The drag brace strut is an "overcenter" locking strut. It has a "knee action" to provide a kind of passive locking function because when moved into its overcenter position, compression forces a can only try to overcenter it more, which is prevented by the contact lugs above the center pivot and it can only fold going the other way.
It works the same way as your knees when standing. You can keep your knees bent slightly so that your weight is trying to fold your legs up. If you bring your knees back while standing as far as they will go, they "overcenter" and your weight can only try to make them overcenter more, which is prevented by the bone structure of your knees. So when you stand up from a knee bend and your legs go into that overcenter lock mode that allows you to relax your thigh muscles, your legs are "down and locked".
While standing like that, some trickster might come along and bump your knee from behind and break the overcenter, making you start to fall before your thigh muscles can take over.
Or someone could lift you up just enough to let the compression load on your legs be released and then let you go, and might find that your knees moved forward of the overcenter axis as your weight comes back down on them, and down you go before you thigh/butt muscles take over.

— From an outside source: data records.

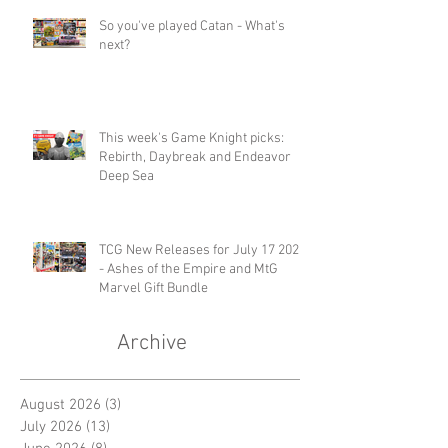
So you've played Catan - What's
next?
This week's Game Knight picks:
Rebirth, Daybreak and Endeavor
Deep Sea
TCG New Releases for July 17 2026
- Ashes of the Empire and MtG
Marvel Gift Bundle
Archive
August 2026
(3)
3 posts
July 2026
(13)
13 posts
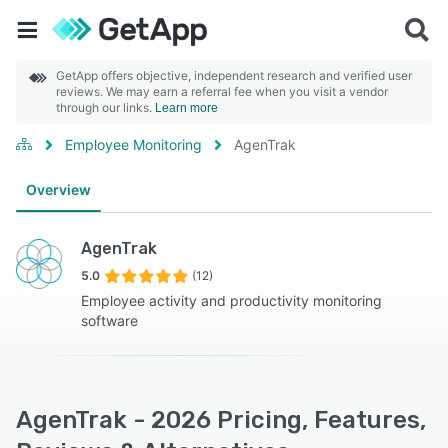
GetApp offers objective, independent research and verified user
reviews. We may earn a referral fee when you visit a vendor
through our links.
Learn more
Employee Monitoring
AgenTrak
Overview
AgenTrak
5.0
(12)
Employee activity and productivity monitoring
software
AgenTrak - 2026 Pricing, Features,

The springs are there to prevent that in the case where temporary tension is applied when the gear comes under load, bringing the strut out of overcenter to on-center; when compression is re-applied, without the springs it could go either way, back into overcenter or out of overcenter, and collapsing, like your legs. The springs guarantee that the brace will always move back to the overcenter position unless forced out of it by the drag brace actuator.